*Task requirements:* The response must consist of the lines below from the one with "Legislatura" through the one with "Salcedo FC representará a la República", exactly as they appear and with both ends kept.

*Raw data:*
------------------------------------------------------------
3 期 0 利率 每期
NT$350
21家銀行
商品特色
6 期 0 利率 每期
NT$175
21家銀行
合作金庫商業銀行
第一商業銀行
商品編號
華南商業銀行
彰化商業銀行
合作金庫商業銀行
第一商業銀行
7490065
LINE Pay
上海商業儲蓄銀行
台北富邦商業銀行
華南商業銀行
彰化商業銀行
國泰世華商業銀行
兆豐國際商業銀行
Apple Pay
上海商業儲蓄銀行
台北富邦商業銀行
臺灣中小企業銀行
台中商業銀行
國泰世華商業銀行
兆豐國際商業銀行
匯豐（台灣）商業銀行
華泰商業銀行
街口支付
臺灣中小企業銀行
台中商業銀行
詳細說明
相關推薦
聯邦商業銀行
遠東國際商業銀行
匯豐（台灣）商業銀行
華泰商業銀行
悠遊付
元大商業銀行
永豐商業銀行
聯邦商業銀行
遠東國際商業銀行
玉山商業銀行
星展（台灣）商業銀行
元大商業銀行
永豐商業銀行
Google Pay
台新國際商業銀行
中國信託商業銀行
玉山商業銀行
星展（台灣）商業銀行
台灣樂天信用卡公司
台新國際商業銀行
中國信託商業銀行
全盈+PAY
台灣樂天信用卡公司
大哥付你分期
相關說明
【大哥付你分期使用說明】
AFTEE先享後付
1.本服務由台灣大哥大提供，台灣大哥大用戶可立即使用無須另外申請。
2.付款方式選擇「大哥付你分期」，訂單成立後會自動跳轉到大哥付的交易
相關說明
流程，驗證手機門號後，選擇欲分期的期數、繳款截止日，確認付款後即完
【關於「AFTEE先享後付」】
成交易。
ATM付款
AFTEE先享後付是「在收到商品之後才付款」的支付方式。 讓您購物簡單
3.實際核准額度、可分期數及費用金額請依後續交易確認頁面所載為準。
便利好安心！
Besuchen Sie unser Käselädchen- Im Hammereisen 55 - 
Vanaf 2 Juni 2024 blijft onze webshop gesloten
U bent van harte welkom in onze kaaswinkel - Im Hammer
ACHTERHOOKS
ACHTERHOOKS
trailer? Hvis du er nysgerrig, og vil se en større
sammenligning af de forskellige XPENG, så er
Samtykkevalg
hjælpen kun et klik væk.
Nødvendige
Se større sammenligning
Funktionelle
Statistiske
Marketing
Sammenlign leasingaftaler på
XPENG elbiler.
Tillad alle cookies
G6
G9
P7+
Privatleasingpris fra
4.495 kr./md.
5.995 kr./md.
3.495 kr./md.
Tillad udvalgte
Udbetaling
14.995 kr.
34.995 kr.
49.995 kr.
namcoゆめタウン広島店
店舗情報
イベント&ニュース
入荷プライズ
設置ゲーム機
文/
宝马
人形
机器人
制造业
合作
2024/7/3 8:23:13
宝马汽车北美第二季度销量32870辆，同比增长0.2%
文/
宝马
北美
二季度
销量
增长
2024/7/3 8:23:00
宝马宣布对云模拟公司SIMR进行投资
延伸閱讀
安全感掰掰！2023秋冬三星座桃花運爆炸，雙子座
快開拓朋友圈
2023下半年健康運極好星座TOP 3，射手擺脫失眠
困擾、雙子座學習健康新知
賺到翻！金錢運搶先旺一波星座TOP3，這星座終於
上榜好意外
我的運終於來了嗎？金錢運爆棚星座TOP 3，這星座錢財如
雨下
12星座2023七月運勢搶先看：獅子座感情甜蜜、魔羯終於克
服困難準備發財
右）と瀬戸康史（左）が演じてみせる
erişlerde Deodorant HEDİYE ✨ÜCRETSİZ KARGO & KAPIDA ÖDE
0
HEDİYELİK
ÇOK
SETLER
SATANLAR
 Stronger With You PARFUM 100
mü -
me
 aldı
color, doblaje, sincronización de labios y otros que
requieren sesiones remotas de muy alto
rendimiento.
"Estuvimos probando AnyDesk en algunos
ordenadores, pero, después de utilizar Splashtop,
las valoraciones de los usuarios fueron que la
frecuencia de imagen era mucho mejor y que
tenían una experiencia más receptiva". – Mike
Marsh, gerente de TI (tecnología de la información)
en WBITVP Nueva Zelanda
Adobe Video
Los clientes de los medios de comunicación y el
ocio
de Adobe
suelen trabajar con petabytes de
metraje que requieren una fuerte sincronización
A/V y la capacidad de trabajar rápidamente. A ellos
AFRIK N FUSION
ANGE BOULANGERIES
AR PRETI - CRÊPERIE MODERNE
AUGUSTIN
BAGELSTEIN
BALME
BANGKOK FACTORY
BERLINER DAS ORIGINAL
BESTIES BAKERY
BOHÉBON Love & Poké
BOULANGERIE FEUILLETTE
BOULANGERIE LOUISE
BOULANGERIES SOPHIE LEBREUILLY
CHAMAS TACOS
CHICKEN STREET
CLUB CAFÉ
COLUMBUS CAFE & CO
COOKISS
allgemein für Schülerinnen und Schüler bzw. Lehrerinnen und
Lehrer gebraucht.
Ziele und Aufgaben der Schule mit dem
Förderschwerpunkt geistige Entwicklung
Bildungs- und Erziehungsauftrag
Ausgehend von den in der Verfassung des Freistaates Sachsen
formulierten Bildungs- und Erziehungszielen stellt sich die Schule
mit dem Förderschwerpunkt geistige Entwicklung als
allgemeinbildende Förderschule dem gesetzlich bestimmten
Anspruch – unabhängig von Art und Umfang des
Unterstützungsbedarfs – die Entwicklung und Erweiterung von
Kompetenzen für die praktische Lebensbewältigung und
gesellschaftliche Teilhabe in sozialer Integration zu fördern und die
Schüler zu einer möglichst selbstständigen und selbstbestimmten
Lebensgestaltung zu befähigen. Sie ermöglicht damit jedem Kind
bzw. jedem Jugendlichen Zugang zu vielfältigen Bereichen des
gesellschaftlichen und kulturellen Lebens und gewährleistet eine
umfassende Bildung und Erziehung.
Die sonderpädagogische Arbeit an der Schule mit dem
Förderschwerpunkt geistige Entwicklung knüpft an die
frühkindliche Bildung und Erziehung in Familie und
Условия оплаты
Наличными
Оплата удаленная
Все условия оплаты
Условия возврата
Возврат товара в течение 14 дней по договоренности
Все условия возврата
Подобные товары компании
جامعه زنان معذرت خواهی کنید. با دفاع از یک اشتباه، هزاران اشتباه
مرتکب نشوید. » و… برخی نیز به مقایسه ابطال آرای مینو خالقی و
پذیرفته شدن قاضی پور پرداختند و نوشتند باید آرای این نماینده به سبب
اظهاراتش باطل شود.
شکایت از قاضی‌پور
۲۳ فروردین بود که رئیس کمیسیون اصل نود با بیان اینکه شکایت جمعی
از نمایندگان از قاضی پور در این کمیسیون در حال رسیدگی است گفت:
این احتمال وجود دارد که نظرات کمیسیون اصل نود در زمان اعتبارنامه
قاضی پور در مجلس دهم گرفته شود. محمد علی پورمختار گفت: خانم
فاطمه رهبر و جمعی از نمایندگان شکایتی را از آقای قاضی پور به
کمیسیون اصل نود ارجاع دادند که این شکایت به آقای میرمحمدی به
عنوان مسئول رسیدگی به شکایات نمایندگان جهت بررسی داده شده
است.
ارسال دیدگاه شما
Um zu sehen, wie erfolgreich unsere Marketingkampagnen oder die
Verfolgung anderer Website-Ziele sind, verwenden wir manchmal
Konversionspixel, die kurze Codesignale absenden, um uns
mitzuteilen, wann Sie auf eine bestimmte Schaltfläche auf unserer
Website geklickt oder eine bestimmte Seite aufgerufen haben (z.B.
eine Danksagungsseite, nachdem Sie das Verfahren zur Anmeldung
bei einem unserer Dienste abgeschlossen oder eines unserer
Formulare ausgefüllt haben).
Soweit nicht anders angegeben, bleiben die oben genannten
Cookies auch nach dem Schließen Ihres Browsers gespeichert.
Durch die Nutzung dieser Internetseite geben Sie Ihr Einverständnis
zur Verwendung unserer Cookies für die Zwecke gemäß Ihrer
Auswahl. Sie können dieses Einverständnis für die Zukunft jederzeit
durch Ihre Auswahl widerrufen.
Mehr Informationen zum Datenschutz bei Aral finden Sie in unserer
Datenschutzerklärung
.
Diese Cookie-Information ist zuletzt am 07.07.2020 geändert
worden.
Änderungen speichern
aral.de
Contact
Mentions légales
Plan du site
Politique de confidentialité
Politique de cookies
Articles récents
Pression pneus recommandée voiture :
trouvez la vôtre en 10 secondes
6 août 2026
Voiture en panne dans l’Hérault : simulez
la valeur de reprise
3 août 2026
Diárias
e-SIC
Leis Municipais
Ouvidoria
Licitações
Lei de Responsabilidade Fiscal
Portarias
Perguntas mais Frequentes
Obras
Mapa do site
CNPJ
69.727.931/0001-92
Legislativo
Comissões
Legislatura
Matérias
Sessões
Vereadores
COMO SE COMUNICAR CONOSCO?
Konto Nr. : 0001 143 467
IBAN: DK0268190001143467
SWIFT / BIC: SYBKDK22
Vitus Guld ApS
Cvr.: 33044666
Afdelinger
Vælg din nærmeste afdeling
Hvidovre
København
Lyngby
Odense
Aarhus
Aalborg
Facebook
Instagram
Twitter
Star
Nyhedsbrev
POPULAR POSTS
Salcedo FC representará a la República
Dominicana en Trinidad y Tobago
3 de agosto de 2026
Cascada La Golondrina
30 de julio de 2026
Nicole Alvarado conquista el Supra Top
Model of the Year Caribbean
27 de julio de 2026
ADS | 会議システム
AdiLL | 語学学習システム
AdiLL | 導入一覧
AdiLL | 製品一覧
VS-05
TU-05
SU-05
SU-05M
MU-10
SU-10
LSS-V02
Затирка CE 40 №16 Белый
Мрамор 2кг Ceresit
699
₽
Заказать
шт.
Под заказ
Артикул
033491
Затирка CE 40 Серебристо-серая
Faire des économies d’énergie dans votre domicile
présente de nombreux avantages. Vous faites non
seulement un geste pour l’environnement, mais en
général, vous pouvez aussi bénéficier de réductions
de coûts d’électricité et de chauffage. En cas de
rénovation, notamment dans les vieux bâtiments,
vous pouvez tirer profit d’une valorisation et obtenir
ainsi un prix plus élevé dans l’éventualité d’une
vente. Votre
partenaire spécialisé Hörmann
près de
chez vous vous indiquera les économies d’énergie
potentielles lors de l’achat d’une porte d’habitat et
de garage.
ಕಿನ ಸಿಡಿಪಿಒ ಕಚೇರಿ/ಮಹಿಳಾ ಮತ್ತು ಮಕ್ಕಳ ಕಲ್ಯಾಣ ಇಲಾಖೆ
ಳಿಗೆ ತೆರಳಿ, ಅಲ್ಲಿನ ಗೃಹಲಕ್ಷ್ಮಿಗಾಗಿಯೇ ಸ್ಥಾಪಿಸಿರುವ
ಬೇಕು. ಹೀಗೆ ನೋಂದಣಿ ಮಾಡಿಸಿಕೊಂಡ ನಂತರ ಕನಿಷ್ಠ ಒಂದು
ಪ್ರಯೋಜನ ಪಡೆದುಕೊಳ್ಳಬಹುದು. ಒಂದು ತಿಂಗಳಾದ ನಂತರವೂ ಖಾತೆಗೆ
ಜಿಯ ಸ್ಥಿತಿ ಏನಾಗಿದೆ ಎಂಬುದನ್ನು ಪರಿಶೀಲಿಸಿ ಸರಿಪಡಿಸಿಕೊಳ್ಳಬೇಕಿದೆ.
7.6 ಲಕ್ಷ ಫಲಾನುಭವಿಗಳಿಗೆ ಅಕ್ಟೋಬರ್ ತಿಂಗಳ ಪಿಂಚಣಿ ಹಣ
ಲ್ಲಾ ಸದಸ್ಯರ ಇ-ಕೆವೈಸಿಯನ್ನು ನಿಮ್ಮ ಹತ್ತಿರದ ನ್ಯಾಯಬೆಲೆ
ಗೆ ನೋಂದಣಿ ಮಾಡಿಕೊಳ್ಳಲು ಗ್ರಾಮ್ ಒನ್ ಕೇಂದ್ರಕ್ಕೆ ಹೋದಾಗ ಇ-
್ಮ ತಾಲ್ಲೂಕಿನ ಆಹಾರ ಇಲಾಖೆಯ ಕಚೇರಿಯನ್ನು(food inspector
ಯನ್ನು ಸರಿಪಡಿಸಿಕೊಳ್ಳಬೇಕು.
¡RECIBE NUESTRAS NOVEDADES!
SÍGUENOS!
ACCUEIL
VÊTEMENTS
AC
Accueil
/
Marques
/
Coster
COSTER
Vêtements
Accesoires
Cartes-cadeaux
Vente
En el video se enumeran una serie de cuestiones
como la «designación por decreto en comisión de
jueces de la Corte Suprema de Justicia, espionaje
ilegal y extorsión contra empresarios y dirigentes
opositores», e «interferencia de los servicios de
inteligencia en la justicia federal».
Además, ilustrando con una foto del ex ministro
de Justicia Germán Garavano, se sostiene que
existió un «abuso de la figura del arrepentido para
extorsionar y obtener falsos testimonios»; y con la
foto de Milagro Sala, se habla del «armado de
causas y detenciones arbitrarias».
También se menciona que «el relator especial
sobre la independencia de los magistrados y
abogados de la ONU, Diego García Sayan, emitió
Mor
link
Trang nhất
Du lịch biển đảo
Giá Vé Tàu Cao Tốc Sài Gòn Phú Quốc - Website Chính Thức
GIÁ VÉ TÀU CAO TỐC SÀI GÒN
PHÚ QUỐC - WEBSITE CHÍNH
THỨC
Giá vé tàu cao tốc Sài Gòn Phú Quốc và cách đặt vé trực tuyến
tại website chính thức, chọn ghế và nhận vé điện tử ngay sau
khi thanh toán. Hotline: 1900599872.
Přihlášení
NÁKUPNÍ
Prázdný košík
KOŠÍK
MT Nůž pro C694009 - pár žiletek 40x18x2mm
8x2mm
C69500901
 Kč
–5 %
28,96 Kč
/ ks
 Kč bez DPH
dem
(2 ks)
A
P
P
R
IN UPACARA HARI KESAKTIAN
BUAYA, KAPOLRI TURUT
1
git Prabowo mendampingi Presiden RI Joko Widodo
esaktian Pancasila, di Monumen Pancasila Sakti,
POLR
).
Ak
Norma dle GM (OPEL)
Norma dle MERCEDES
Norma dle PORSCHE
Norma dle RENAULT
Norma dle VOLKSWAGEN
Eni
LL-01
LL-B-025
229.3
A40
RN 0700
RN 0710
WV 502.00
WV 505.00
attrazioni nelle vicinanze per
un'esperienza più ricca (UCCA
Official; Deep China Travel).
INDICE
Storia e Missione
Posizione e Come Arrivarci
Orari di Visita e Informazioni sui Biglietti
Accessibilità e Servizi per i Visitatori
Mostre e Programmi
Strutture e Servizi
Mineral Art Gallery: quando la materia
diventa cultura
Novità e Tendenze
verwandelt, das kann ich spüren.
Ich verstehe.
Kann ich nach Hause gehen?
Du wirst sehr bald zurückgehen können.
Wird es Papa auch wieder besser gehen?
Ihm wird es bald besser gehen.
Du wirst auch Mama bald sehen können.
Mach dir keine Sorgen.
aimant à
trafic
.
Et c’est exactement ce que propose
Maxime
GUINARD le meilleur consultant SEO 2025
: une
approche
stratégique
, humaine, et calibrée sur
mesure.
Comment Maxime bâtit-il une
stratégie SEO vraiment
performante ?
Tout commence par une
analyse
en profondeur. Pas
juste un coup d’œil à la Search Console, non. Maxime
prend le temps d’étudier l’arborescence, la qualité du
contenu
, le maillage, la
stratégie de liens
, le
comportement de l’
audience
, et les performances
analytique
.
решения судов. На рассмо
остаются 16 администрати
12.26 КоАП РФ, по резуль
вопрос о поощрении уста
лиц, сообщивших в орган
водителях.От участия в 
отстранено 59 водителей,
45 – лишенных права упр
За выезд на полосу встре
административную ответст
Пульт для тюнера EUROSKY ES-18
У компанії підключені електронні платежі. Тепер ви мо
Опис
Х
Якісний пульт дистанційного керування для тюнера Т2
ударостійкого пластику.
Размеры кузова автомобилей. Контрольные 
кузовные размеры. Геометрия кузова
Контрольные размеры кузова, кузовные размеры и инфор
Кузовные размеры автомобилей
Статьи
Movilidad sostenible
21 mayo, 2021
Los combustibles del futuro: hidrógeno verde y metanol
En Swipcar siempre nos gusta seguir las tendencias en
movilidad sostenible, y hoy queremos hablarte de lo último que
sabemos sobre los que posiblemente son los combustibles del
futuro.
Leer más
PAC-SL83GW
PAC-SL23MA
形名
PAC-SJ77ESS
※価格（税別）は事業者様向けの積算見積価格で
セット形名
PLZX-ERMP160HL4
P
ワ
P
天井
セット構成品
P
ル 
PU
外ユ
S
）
------------------------------------------------------------
*Solved exercise:*
Legislatura
Matérias
Sessões
Vereadores
COMO SE COMUNICAR CONOSCO?
Konto Nr. : 0001 143 467
IBAN: DK0268190001143467
SWIFT / BIC: SYBKDK22
Vitus Guld ApS
Cvr.: 33044666
Afdelinger
Vælg din nærmeste afdeling
Hvidovre
København
Lyngby
Odense
Aarhus
Aalborg
Facebook
Instagram
Twitter
Star
Nyhedsbrev
POPULAR POSTS
Salcedo FC representará a la República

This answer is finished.